#### [The problem]
Begin the copy at the line containing "カラオケ機器の情報について" in the data below and end it at the line containing "Retour aux produits", keeping each line exact and leaving out pictures.
Data records Block Start
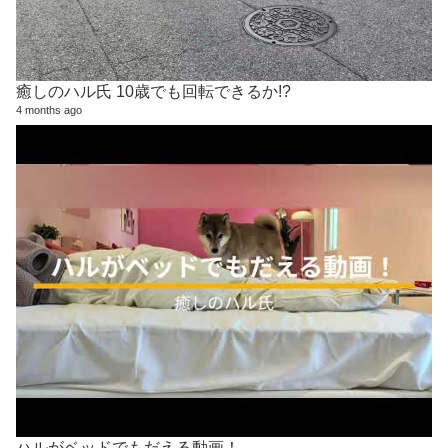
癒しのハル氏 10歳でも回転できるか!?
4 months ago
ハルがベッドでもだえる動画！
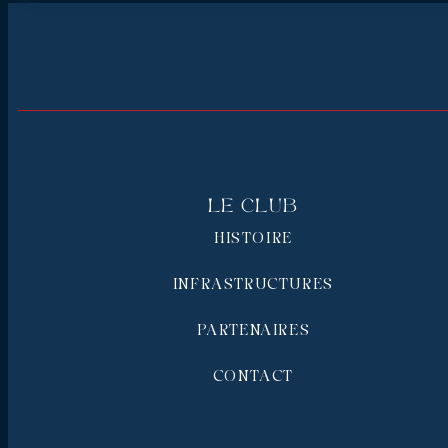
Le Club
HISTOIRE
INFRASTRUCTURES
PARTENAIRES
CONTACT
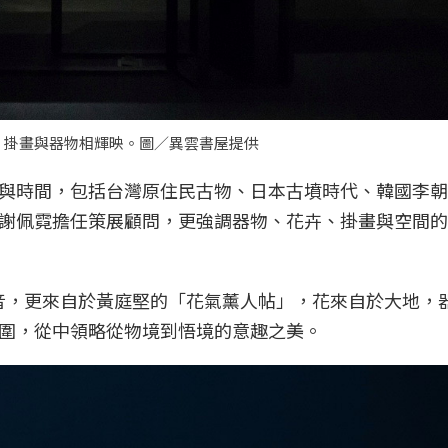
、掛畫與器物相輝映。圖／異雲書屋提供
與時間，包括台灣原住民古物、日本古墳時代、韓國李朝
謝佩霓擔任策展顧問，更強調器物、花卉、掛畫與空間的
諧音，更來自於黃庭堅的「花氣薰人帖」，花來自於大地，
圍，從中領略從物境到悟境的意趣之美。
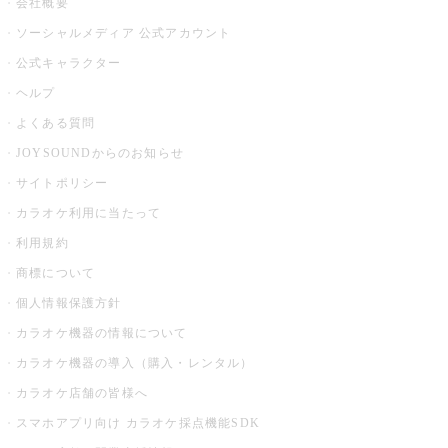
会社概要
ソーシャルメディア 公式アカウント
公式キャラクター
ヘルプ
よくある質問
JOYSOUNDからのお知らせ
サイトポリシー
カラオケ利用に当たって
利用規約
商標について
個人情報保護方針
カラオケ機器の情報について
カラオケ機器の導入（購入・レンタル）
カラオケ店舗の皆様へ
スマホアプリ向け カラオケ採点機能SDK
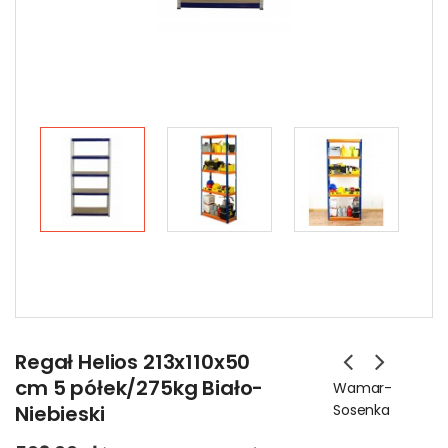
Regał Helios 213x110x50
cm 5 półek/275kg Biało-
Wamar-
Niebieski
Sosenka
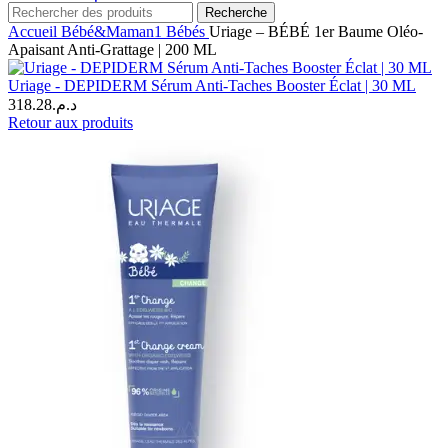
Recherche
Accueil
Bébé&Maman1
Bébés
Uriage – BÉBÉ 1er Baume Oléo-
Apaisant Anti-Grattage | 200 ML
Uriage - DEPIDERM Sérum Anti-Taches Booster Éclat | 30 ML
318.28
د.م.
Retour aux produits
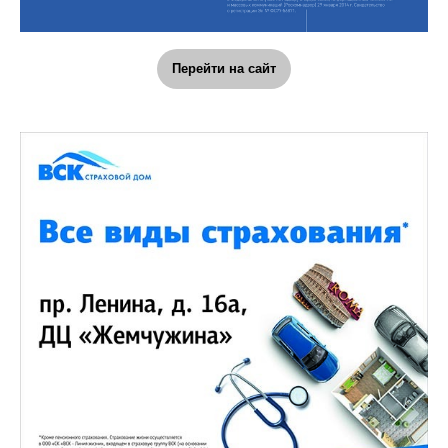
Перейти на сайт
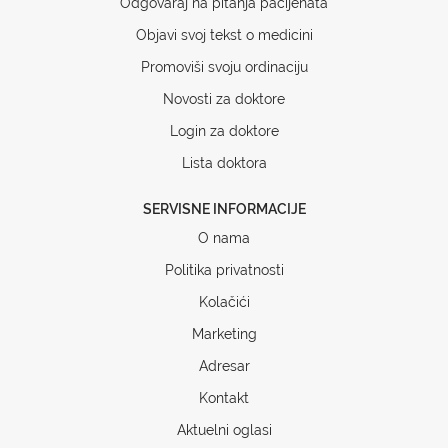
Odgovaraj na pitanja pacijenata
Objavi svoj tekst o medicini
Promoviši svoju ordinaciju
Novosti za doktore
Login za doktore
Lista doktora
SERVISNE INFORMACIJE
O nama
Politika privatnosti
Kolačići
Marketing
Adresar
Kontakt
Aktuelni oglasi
Data records Block End
Data records Block Start
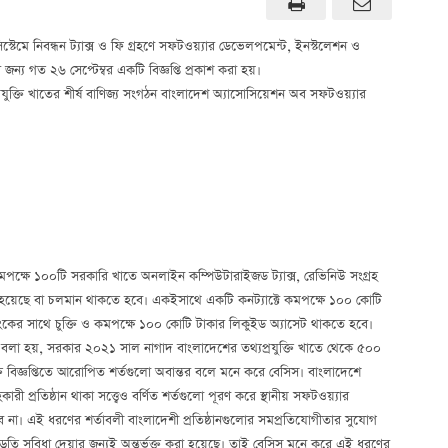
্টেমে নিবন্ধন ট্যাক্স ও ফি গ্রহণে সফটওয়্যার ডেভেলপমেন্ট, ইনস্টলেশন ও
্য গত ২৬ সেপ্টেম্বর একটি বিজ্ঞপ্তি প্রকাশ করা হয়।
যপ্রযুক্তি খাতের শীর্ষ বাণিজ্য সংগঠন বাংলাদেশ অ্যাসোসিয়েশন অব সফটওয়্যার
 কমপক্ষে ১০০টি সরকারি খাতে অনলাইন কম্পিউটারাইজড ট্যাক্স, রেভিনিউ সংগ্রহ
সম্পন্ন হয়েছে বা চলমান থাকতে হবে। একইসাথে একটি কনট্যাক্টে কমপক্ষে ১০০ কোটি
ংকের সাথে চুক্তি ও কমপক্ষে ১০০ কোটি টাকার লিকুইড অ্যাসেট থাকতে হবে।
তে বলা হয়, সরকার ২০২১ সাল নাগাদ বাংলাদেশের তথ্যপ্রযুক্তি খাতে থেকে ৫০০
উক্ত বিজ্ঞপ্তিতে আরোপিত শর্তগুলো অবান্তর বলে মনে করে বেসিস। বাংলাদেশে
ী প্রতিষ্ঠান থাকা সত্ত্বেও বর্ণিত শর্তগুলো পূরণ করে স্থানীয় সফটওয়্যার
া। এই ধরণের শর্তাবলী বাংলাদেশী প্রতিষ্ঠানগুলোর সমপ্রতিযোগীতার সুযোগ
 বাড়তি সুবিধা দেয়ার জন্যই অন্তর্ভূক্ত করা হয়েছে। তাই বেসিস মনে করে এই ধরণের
Data records Block End
#### [Solved exercise]
カラオケ機器の情報について
カラオケ機器の導入（購入・レンタル）
カラオケ店舗の皆様へ
スマホアプリ向け カラオケ採点機能SDK
Regał Helios 213x110x50
cm 5 półek/275kg Biało-
Wamar-
Niebieski
Sosenka
Recherche
Accueil
Bébé&Maman1
Bébés
Uriage – BÉBÉ 1er Baume Oléo-
Apaisant Anti-Grattage | 200 ML
Uriage - DEPIDERM Sérum Anti-Taches Booster Éclat | 30 ML
318.28
د.م.
Retour aux produits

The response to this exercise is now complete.